Samedi 18 mai 2019
« La nuit se lève » d’Elisabeth Quin
Elisabeth Quin, présentatrice de 28 Minutes, un magazine d’actualité de la chaîne franco-allemande Arte, évoque sa maladie dans un livre sensible et riche d’expérience et de vécu. Les mots sont concis et taillés au scalpel contre ce mal qui guette ses jours.
Atteinte d’un double glaucome, l’auteur ne ressent pas la maladie. Certes, elle n’est pas douloureuse, mais « je la vis à chaque clignement. La maladie est devant mes yeux », écrit-elle.
Elisabeth décrit son chemin de croix pour comprendre ce mal qui déteint sur ses jours. Elle raconte son parcours de soins (collyre administré matin et soir, intervention au laser, gymnastique oculaire…) pour tenir en respect ce glaucome ravageur. Il y a aussi ces incessantes consultations de médecins. L’auteure en garde des impressions bien amères d’ailleurs. Les salles d’attente, ces médecins insensibles, car trop pressés et imbus de leur science. Des bons aussi, l’auteure en a vu certains ; plutôt éloignés des gros centres urbains de France. Que cherchent les médecins ? A faire baisser la pression intraoculaire pour empêcher la dégénérescence du nerf optique. Le Graal des chercheurs, c’est la reconstitution du nerf optique endommagé. Le verrai-je de mon vivant ? Pas sûr… »
Au final, l’ultime recours reste la chirurgie. L’opération n’est pas sans risque lui ont expliqué les spécialistes. Alors il faut continuer à vivre.

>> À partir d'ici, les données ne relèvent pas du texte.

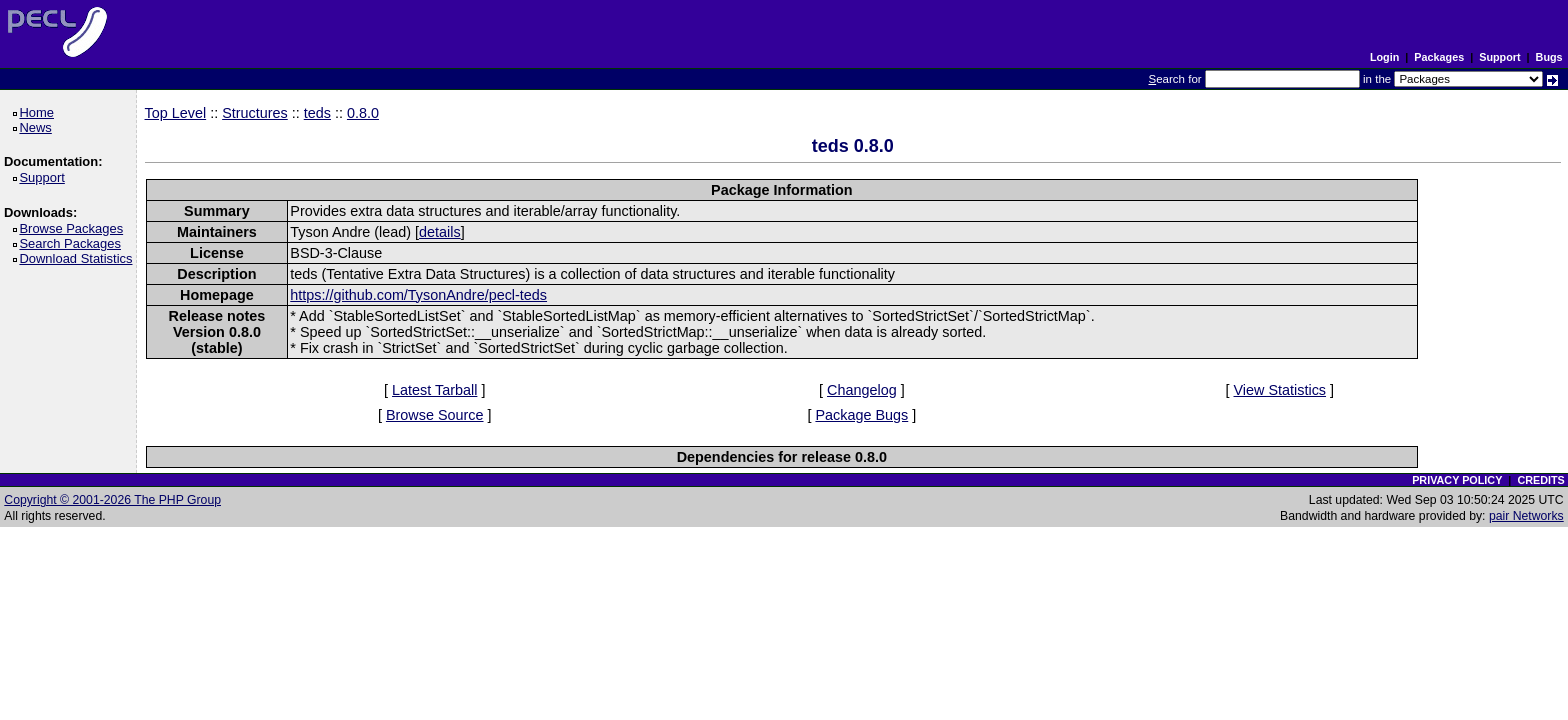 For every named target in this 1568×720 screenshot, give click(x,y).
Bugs (1549, 57)
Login (1384, 57)
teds (317, 113)
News (38, 127)
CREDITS (1540, 480)
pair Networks (1526, 516)
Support (1499, 57)
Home (39, 112)
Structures (255, 113)
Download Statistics (79, 258)
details (440, 232)
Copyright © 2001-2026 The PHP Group (112, 500)
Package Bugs (861, 415)
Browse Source (435, 415)
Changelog (862, 390)
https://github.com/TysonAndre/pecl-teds (418, 295)
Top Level (176, 113)
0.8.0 (363, 113)
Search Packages (73, 243)
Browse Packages (74, 228)
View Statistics (1280, 390)
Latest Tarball (434, 390)
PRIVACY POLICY (1457, 480)
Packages (1439, 57) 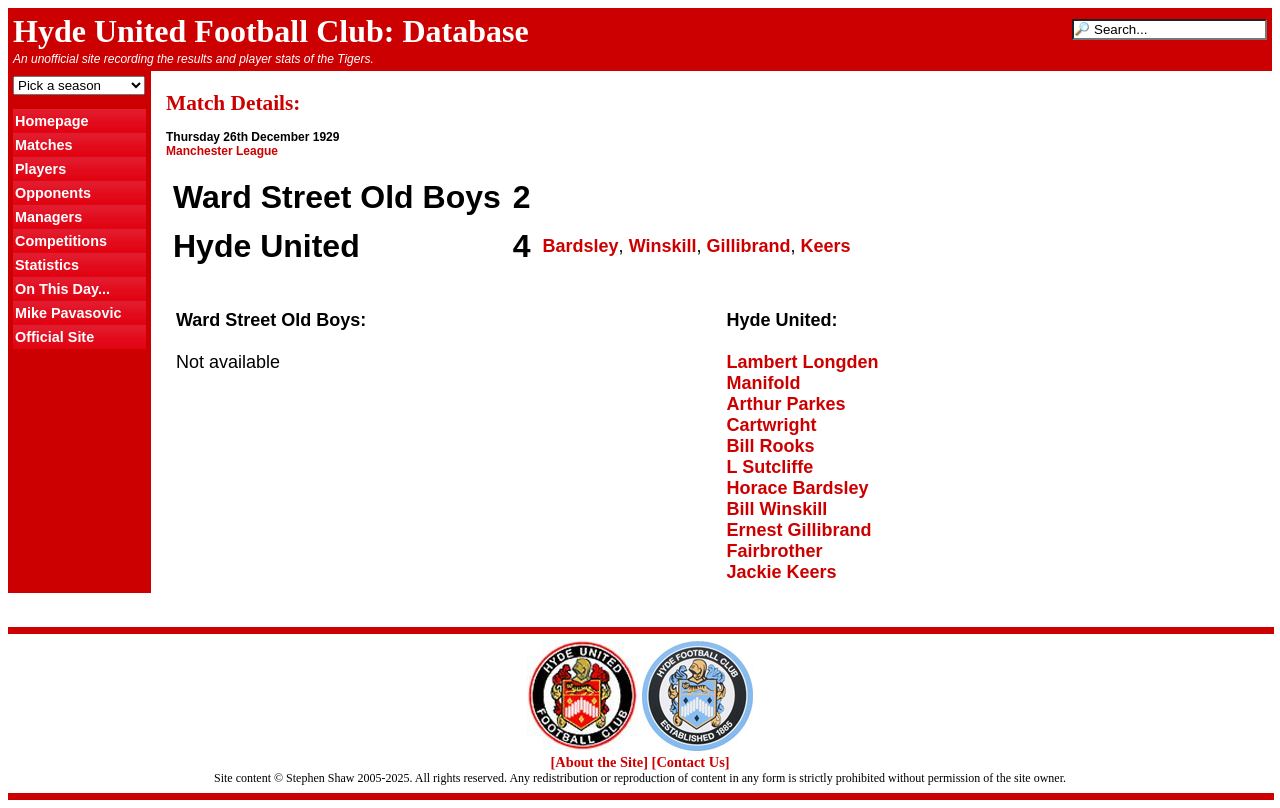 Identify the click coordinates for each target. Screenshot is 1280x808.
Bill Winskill (777, 509)
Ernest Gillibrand (799, 530)
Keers (826, 246)
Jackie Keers (782, 572)
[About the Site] (599, 762)
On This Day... (62, 289)
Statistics (47, 265)
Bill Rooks (771, 446)
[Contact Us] (691, 762)
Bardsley (581, 246)
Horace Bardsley (798, 488)
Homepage (52, 121)
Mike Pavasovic (68, 313)
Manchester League (222, 151)
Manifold (764, 383)
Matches (44, 145)
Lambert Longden (803, 362)
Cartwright (772, 425)
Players (40, 169)
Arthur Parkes (786, 404)
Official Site (54, 337)
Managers (48, 217)
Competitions (61, 241)
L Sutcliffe (770, 467)
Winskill (663, 246)
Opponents (53, 193)
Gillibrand (749, 246)
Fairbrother (775, 551) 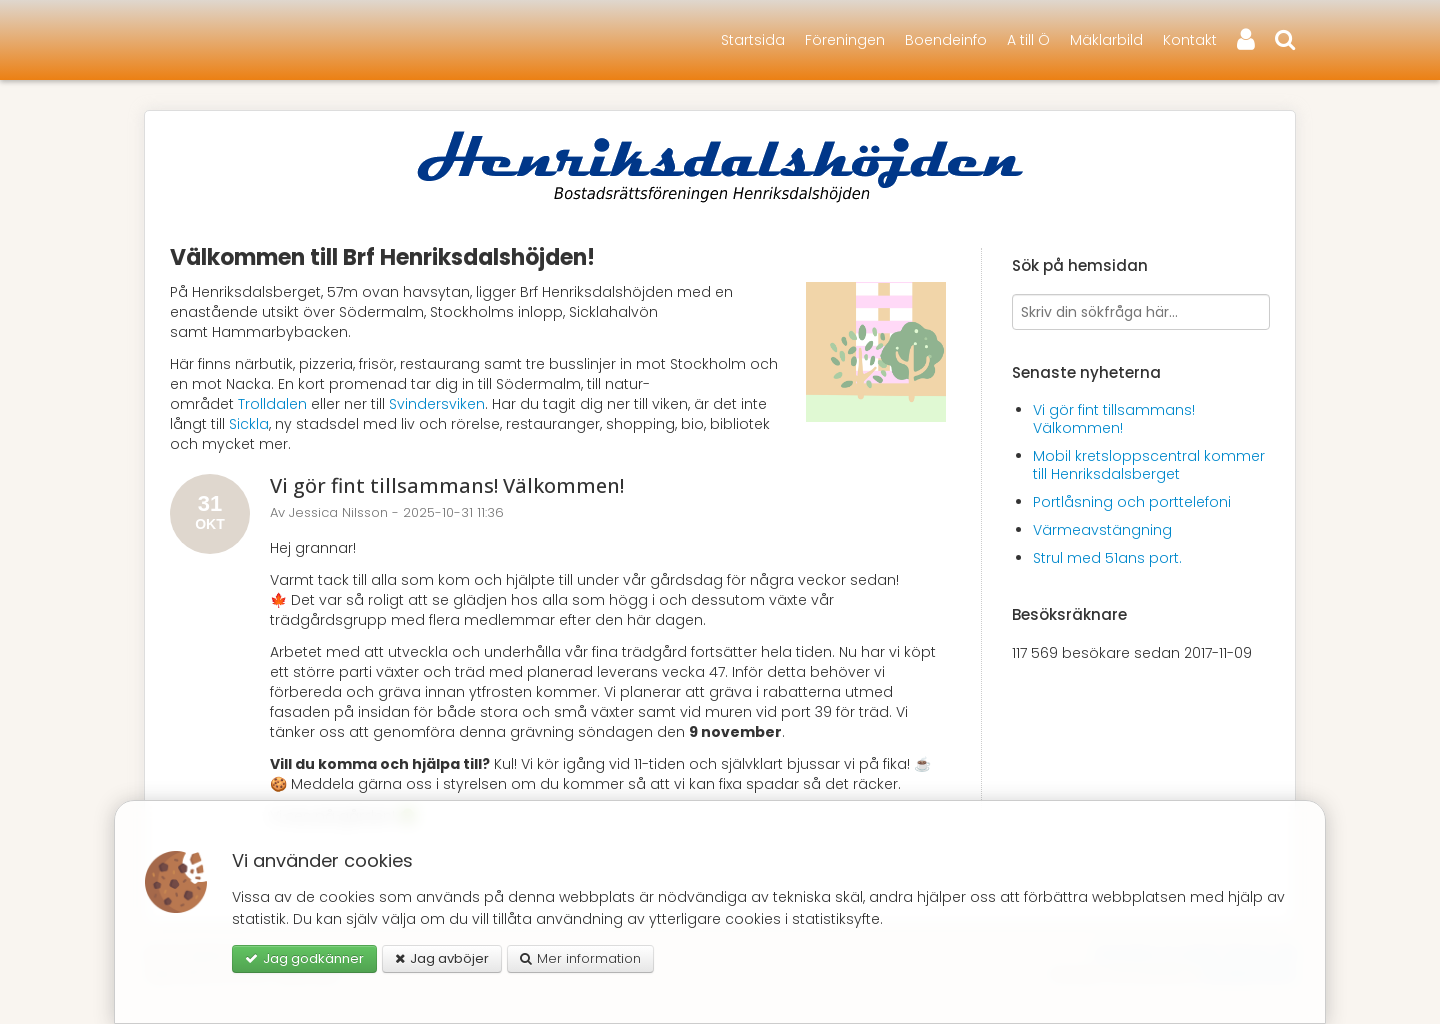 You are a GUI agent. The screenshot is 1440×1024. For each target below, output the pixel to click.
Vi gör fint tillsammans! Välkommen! (447, 485)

Avec beaucoup de témoignage, d’exemples, Elisabeth Quin nous prend la main pour narrer son histoire. Mais pas que. Nous rappeler aussi les expériences d’autres noms connus, comme l’écrivain américain Jim Harrison, le peinte Claude Monet qui, eux aussi, eurent à affronter « la nuit qui se levait » sur eux. Dans ce croisement de vécus, Elisabeth Quin ne se contente pas de se raconter, de livrer ses combats au lecteur, elle lui livre aussi toutes ses recherches sur le sujet. Elle en fait son sujet. Sa tour à prendre.
Le glaucome est la première cause de cécité dans les pays développés, nous explique-t-elle. « Un million de personnes en sont traitées en France, entre 400 000 et 500 000 personnes ignorent qu’elles en sont atteintes ».
Elisabeth Quin ajoute : « le glaucome est un tueur muet qui travaille dans l’ombre, prospère sur l’insouciance de son hôte et l’irresponsabilité de la puissance publique, toujours prête à crier au trou-de-la-Sécu mais incapable de prévoir et de se prémunir contre le coût énorme d’une maladie chronique en favorisant son dépistage ».
« La nuit se lève » n’est pas une succession de lamento. C’est un livre poignant en diable. Loin de là. Il y a de la volonté de vivre pleinement chaque instant. Si la nuit se lève, Elisabeth Quin est toujours debout.
Ceux qui tiendront ce livre entre les mains comprendront la nécessité de « profiter encore de la beauté du monde », des livres, des photos qu’elle collectionne dans sa cave… d’Elisabeth Quin. Voilà son programme.
Un jour ou l’autre, elle aura à passer sur cette table d’opération tant redoutée pour tenter de sauver ce qui reste de « merveillyeux ».
K. G.-A.
« La nuit se lève », d’Elisabeth Quin, chez Grasset Editions.